Abby guardó silencio un momento.

– Sabes -dijo con cierta vacilación-, siempre hubo algo en él que… Siempre tuve la sensación de que nunca llegaría a conocerlo.

– Era tímido.

– No era solo eso. Más bien como si… no quisiera traicionarse. Como si… -miró a Sarah-. Oh, no importa.

Pero su amiga pensaba ya que había algo de cierto en aquella observación. Geoffrey nunca hablaba mucho de sí mismo. Siempre parecía más interesado en ella, en su trabajo, sus amigos. Cuando se conocieron, ese interés le resultó halagador. Era el primer hombre que conocía que escuchaba de verdad.

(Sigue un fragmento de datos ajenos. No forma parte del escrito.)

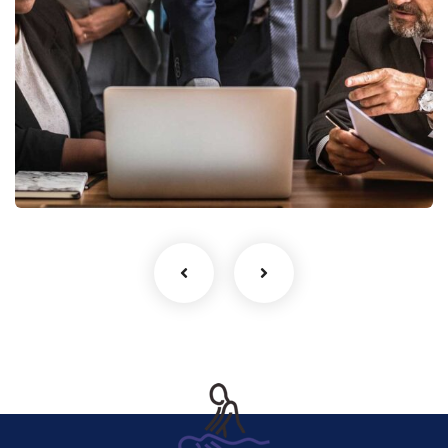
Finance Strategy
Facilitation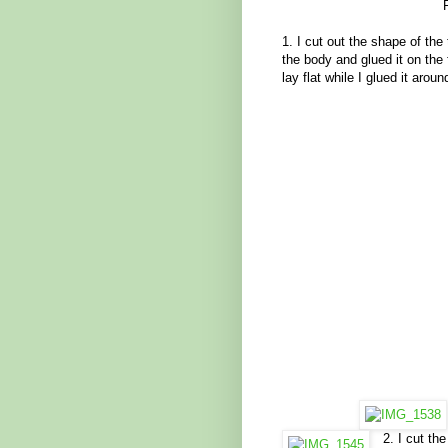
1. I cut out the shape of the 
the body and glued it on the 
lay flat while I glued it arou
2. I cut th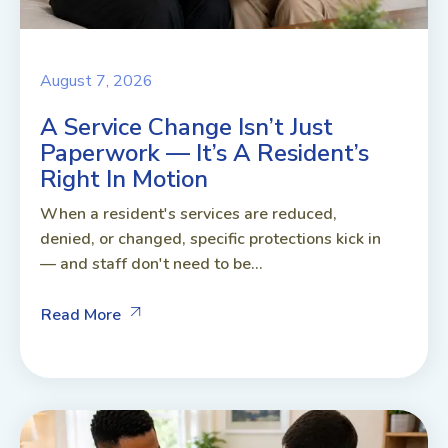
August 7, 2026
A Service Change Isn’t Just
Paperwork — It’s A Resident’s
Right In Motion
When a resident's services are reduced,
denied, or changed, specific protections kick in
— and staff don't need to be...
Read More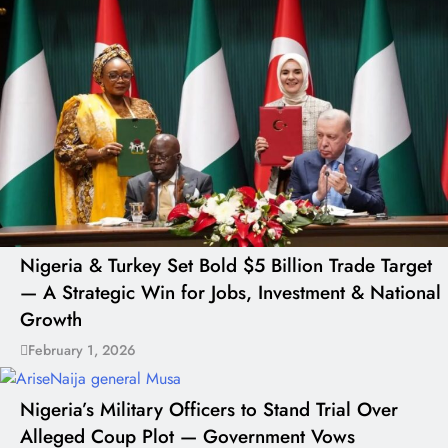
Nigeria & Turkey Set Bold $5 Billion Trade Target
— A Strategic Win for Jobs, Investment & National
Growth
February 1, 2026
Nigeria’s Military Officers to Stand Trial Over
Alleged Coup Plot — Government Vows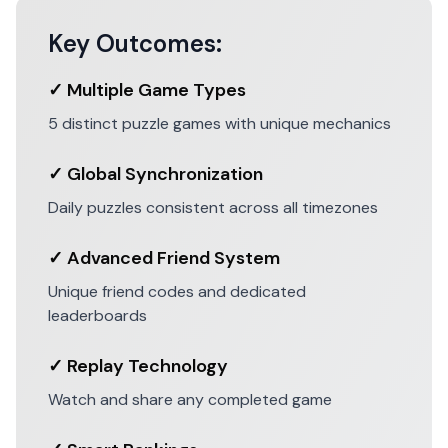
Key Outcomes:
✓ Multiple Game Types
5 distinct puzzle games with unique mechanics
✓ Global Synchronization
Daily puzzles consistent across all timezones
✓ Advanced Friend System
Unique friend codes and dedicated
leaderboards
✓ Replay Technology
Watch and share any completed game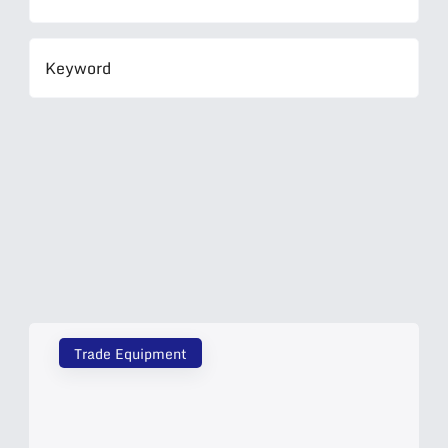
Trade Equipment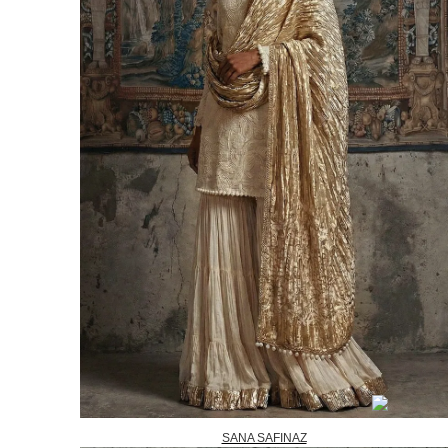
SANA SAFINAZ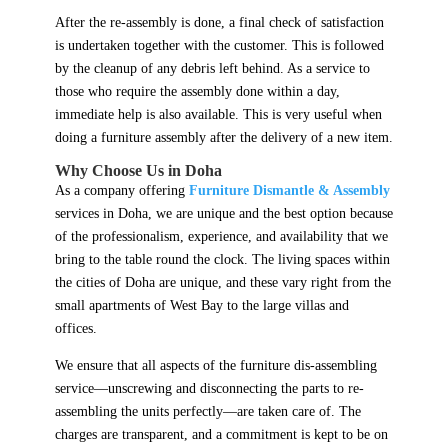
After the re-assembly is done, a final check of satisfaction
is undertaken together with the customer. This is followed
by the cleanup of any debris left behind. As a service to
those who require the assembly done within a day,
immediate help is also available. This is very useful when
doing a furniture assembly after the delivery of a new item.
Why Choose Us in Doha
As a company offering
Furniture Dismantle & Assembly
services in Doha, we are unique and the best option because
of the professionalism, experience, and availability that we
bring to the table round the clock. The living spaces within
the cities of Doha are unique, and these vary right from the
small apartments of West Bay to the large villas and
offices.
We ensure that all aspects of the furniture dis-assembling
service—unscrewing and disconnecting the parts to re-
assembling the units perfectly—are taken care of. The
charges are transparent, and a commitment is kept to be on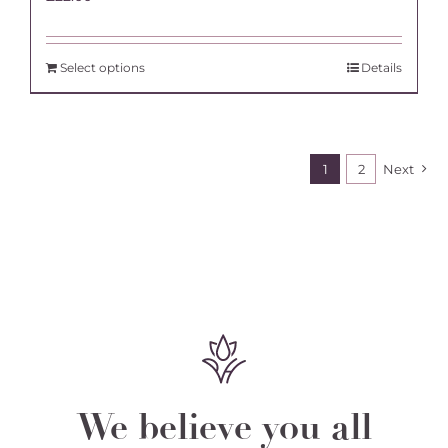
Select options
Details
1
2
Next
We believe you all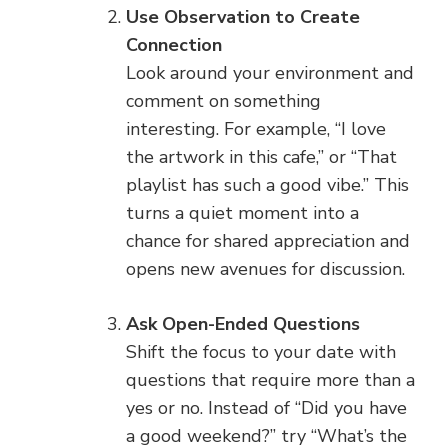
Use Observation to Create
Connection
Look around your environment and
comment on something
interesting. For example, “I love
the artwork in this cafe,” or “That
playlist has such a good vibe.” This
turns a quiet moment into a
chance for shared appreciation and
opens new avenues for discussion.
Ask Open-Ended Questions
Shift the focus to your date with
questions that require more than a
yes or no. Instead of “Did you have
a good weekend?” try “What’s the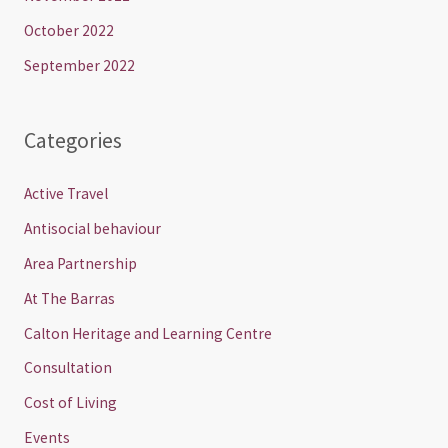
October 2022
September 2022
Categories
Active Travel
Antisocial behaviour
Area Partnership
At The Barras
Calton Heritage and Learning Centre
Consultation
Cost of Living
Events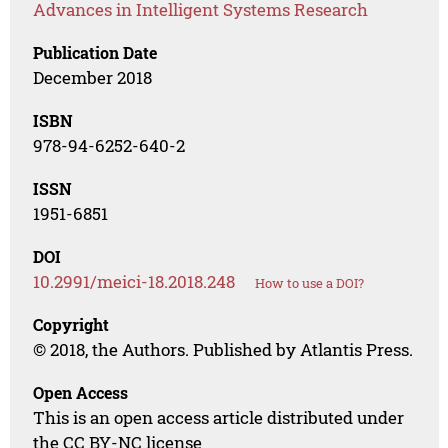
Advances in Intelligent Systems Research
Publication Date
December 2018
ISBN
978-94-6252-640-2
ISSN
1951-6851
DOI
10.2991/meici-18.2018.248
How to use a DOI?
Copyright
© 2018, the Authors. Published by Atlantis Press.
Open Access
This is an open access article distributed under
the CC BY-NC license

Pensó en Nick O'Hara y en el modo en que la había observado. Sí, él también escuchaba; pero ese era su trabajo. Y no quería pensar en él. No deseaba volver a verlo.

Puso la funda de plástico sobre el microscopio.

– Creo que me voy a casa.

Abby aprobó con la cabeza.

– Bien. No tiene sentido que te entierres aquí. Olvídate una temporada del trabajo.

– ¿Seguro que os arreglaréis sin mí?

– Por supuesto.

Sarah se quitó la bata blanca y la colgó detrás de la puerta.

– Quizá me tome un tiempo libre después del funeral. Una semana más. O quizá un mes.

– No tardes demasiado -repuso Abby-. Queremos que vuelvas.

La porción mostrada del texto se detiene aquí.